> [WORK TASK]:
Give the records again exactly as written. Leave out the pictures.

*** DATA TO PROCESS ***

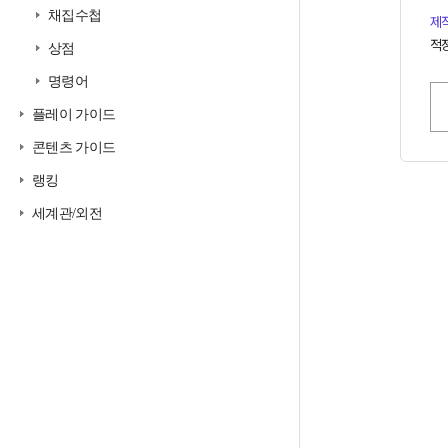
채집수첩
제
적정
상점
명령어
플레이 가이드
콘텐츠 가이드
랭킹
세계관/외전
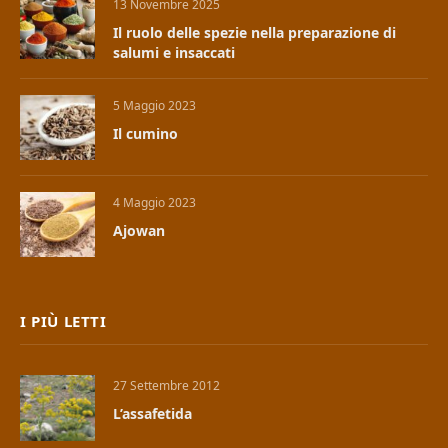
13 Novembre 2025
Il ruolo delle spezie nella preparazione di
salumi e insaccati
5 Maggio 2023
Il cumino
4 Maggio 2023
Ajowan
I PIÙ LETTI
27 Settembre 2012
L’assafetida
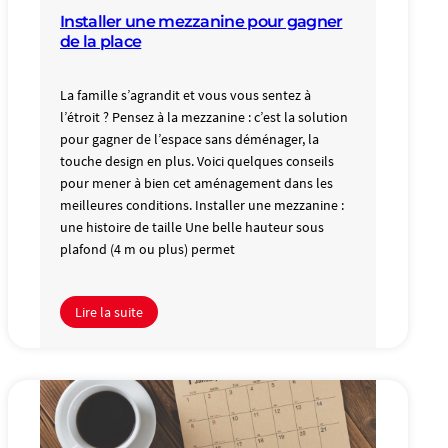
Installer une mezzanine pour gagner
de la place
La famille s’agrandit et vous vous sentez à
l’étroit ? Pensez à la mezzanine : c’est la solution
pour gagner de l’espace sans déménager, la
touche design en plus. Voici quelques conseils
pour mener à bien cet aménagement dans les
meilleures conditions. Installer une mezzanine :
une histoire de taille Une belle hauteur sous
plafond (4 m ou plus) permet
Lire la suite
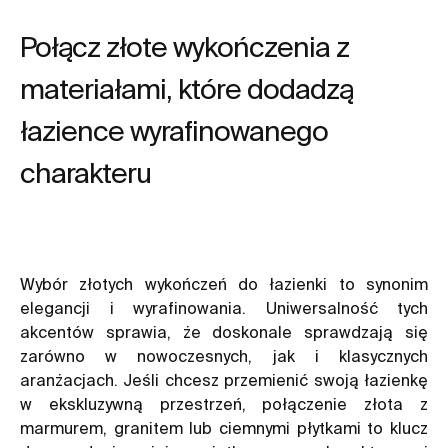
Połącz złote wykończenia z
materiałami, które dodadzą
łazience wyrafinowanego
charakteru
Wybór złotych wykończeń do łazienki to synonim
elegancji i wyrafinowania. Uniwersalność tych
akcentów sprawia, że doskonale sprawdzają się
zarówno w nowoczesnych, jak i klasycznych
aranżacjach. Jeśli chcesz przemienić swoją łazienkę
w ekskluzywną przestrzeń, połączenie złota z
marmurem, granitem lub ciemnymi płytkami to klucz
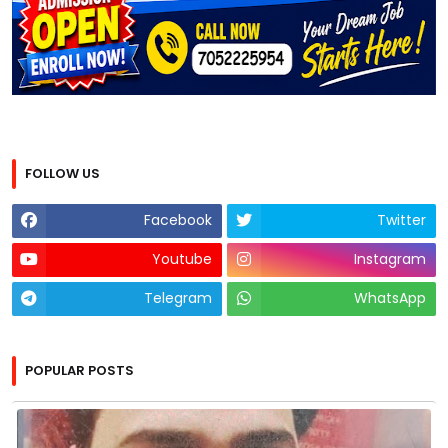
FOLLOW US
Facebook
Twitter
Youtube
Instagram
Telegram
WhatsApp
POPULAR POSTS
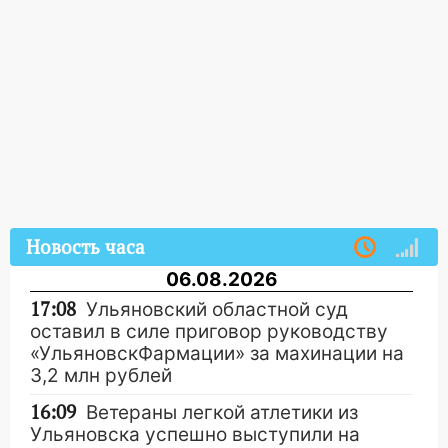
Новость часа
06.08.2026
17:08
Ульяновский областной суд
оставил в силе приговор руководству
«УльяновскФармации» за махинации на
3,2 млн рублей
16:09
Ветераны легкой атлетики из
Ульяновска успешно выступили на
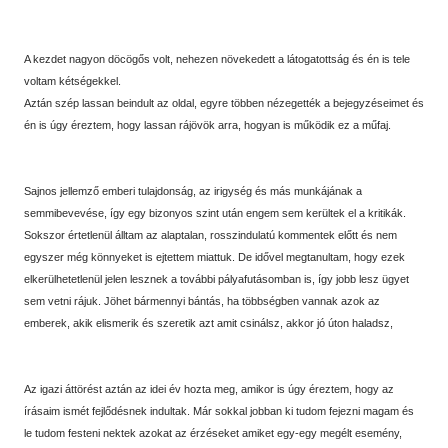
A kezdet nagyon döcögős volt, nehezen növekedett a látogatottság és én is tele
voltam kétségekkel.
Aztán szép lassan beindult az oldal, egyre többen nézegették a bejegyzéseimet és
én is úgy éreztem, hogy lassan rájövök arra, hogyan is működik ez a műfaj.
Sajnos jellemző emberi tulajdonság, az irigység és más munkájának a
semmibevevése, így egy bizonyos szint után engem sem kerültek el a kritikák.
Sokszor értetlenül álltam az alaptalan, rosszindulatú kommentek előtt és nem
egyszer még könnyeket is ejtettem miattuk. De idővel megtanultam, hogy ezek
elkerülhetetlenül jelen lesznek a további pályafutásomban is, így jobb lesz ügyet
sem vetni rájuk. Jöhet bármennyi bántás, ha többségben vannak azok az
emberek, akik elismerik és szeretik azt amit csinálsz, akkor jó úton haladsz,
Az igazi áttörést aztán az idei év hozta meg, amikor is úgy éreztem, hogy az
írásaim ismét fejlődésnek indultak. Már sokkal jobban ki tudom fejezni magam és
le tudom festeni nektek azokat az érzéseket amiket egy-egy megélt esemény,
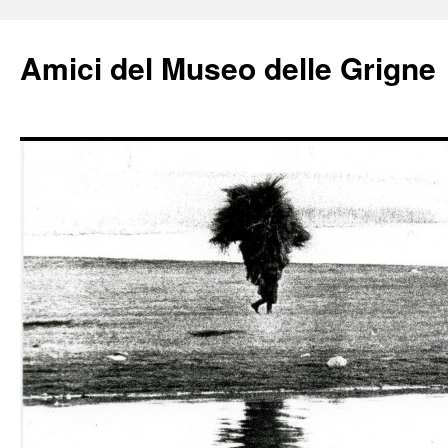
Amici del Museo delle Grigne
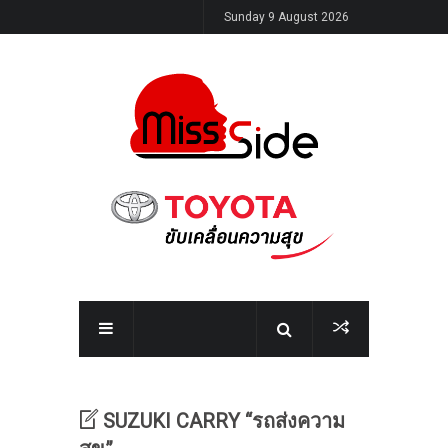
Sunday 9 August 2026
SUZUKI CARRY “รถส่งความ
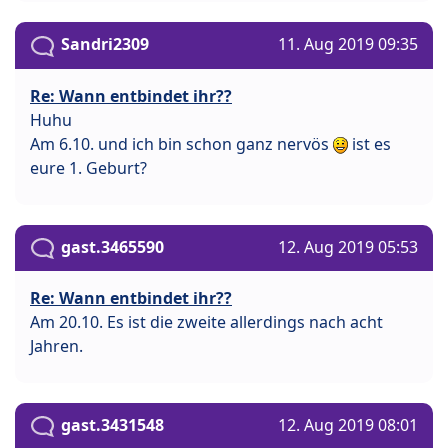
Sandri2309
11. Aug 2019 09:35
Re: Wann entbindet ihr??
Huhu
Am 6.10. und ich bin schon ganz nervös
ist es
eure 1. Geburt?
gast.3465590
12. Aug 2019 05:53
Re: Wann entbindet ihr??
Am 20.10. Es ist die zweite allerdings nach acht
Jahren.
gast.3431548
12. Aug 2019 08:01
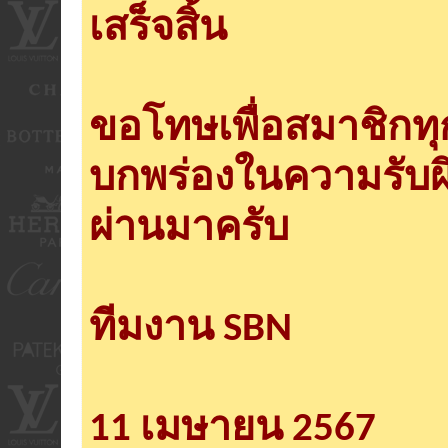
เสร็จสิ้น
ขอโทษเพื่อสมาชิกท
บกพร่องในความรับผ
ผ่านมาครับ
ทีมงาน SBN
11 เมษายน 2567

*** End of DATA TO PROCESS ***

> [FINISHED TASK]:
채집수첩
제
적정
상점
명령어
플레이 가이드
콘텐츠 가이드
랭킹
세계관/외전
13 Novembre 2025
Il ruolo delle spezie nella preparazione di
salumi e insaccati
5 Maggio 2023
Il cumino
4 Maggio 2023
Ajowan
I PIÙ LETTI
27 Settembre 2012
L’assafetida
Installer une mezzanine pour gagner
de la place
La famille s’agrandit et vous vous sentez à
l’étroit ? Pensez à la mezzanine : c’est la solution
pour gagner de l’espace sans déménager, la
touche design en plus. Voici quelques conseils
pour mener à bien cet aménagement dans les
meilleures conditions. Installer une mezzanine :
une histoire de taille Une belle hauteur sous
plafond (4 m ou plus) permet
Lire la suite
Połącz złote wykończenia z
materiałami, które dodadzą
łazience wyrafinowanego
charakteru
Wybór złotych wykończeń do łazienki to synonim
elegancji i wyrafinowania. Uniwersalność tych
akcentów sprawia, że doskonale sprawdzają się
zarówno w nowoczesnych, jak i klasycznych
aranżacjach. Jeśli chcesz przemienić swoją łazienkę
w ekskluzywną przestrzeń, połączenie złota z
marmurem, granitem lub ciemnymi płytkami to klucz
FOLLOW US
Facebook
Twitter
Youtube
Instagram
Telegram
WhatsApp
POPULAR POSTS
Новость часа
06.08.2026
17:08
Ульяновский областной суд
оставил в силе приговор руководству
«УльяновскФармации» за махинации на
3,2 млн рублей
16:09
Ветераны легкой атлетики из
Ульяновска успешно выступили на
A kezdet nagyon döcögős volt, nehezen növekedett a látogatottság és én is tele
voltam kétségekkel.
Aztán szép lassan beindult az oldal, egyre többen nézegették a bejegyzéseimet és
én is úgy éreztem, hogy lassan rájövök arra, hogyan is működik ez a műfaj.
Sajnos jellemző emberi tulajdonság, az irigység és más munkájának a
semmibevevése, így egy bizonyos szint után engem sem kerültek el a kritikák.
Sokszor értetlenül álltam az alaptalan, rosszindulatú kommentek előtt és nem
egyszer még könnyeket is ejtettem miattuk. De idővel megtanultam, hogy ezek
elkerülhetetlenül jelen lesznek a további pályafutásomban is, így jobb lesz ügyet
sem vetni rájuk. Jöhet bármennyi bántás, ha többségben vannak azok az
emberek, akik elismerik és szeretik azt amit csinálsz, akkor jó úton haladsz,
Az igazi áttörést aztán az idei év hozta meg, amikor is úgy éreztem, hogy az
írásaim ismét fejlődésnek indultak. Már sokkal jobban ki tudom fejezni magam és
le tudom festeni nektek azokat az érzéseket amiket egy-egy megélt esemény,
Amici del Museo delle Grigne
Sunday 9 August 2026
SUZUKI CARRY “รถส่งความ
Sandri2309
11. Aug 2019 09:35
Re: Wann entbindet ihr??
Huhu
Am 6.10. und ich bin schon ganz nervös
ist es
eure 1. Geburt?
gast.3465590
12. Aug 2019 05:53
Re: Wann entbindet ihr??
Am 20.10. Es ist die zweite allerdings nach acht
Jahren.
gast.3431548
12. Aug 2019 08:01
เสร็จสิ้น
ขอโทษเพื่อสมาชิกท
บกพร่องในความรับผ
ผ่านมาครับ
ทีมงาน SBN
11 เมษายน 2567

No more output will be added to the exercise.